* _What to do_: Among the entries below, please show each line that carries the word "voucher".

[Raw data — start]

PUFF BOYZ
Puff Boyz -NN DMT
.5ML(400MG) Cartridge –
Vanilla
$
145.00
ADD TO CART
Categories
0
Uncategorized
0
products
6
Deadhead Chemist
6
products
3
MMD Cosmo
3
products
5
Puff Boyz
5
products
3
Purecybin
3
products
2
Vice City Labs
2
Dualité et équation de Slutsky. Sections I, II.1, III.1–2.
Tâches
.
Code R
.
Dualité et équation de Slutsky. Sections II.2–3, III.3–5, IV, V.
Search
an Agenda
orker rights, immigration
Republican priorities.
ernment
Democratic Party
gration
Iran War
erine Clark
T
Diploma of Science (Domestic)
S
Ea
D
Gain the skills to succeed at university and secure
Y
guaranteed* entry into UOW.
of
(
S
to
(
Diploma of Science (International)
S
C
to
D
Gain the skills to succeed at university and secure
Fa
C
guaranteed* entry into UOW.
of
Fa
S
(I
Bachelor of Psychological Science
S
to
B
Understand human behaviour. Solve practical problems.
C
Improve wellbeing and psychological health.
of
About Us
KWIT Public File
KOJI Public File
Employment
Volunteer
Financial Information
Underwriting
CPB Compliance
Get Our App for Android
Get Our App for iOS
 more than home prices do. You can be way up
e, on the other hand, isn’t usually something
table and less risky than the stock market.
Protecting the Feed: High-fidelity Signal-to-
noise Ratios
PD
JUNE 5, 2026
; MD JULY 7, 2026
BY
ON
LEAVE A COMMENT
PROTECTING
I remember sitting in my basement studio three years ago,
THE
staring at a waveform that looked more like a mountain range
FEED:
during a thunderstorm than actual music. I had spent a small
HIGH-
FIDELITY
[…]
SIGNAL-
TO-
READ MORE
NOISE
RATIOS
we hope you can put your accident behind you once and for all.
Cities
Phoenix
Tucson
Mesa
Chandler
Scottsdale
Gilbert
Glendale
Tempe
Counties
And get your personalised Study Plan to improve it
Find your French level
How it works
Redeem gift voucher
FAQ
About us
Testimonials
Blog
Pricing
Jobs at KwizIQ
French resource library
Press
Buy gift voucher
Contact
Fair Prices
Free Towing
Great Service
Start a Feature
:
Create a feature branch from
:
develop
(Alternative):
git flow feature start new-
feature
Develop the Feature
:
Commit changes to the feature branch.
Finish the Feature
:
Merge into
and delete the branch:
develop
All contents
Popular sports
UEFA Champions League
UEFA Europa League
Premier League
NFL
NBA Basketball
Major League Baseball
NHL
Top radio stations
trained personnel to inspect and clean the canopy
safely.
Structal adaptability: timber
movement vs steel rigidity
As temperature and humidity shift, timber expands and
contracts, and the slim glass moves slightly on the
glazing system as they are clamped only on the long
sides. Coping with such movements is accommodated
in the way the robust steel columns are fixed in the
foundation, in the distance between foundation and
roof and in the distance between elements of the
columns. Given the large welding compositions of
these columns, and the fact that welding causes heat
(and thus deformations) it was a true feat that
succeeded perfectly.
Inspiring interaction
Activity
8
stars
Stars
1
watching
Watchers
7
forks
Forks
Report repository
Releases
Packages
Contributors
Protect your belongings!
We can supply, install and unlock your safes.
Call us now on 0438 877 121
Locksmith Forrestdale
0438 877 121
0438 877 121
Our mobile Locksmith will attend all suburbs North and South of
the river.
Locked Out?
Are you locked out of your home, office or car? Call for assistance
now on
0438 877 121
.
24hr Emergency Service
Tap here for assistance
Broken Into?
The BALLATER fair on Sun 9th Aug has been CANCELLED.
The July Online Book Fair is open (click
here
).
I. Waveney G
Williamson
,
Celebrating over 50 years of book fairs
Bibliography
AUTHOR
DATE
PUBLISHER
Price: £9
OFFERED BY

[Raw data — finish]

* _Solution to the exercise_:
Redeem gift voucher
Buy gift voucher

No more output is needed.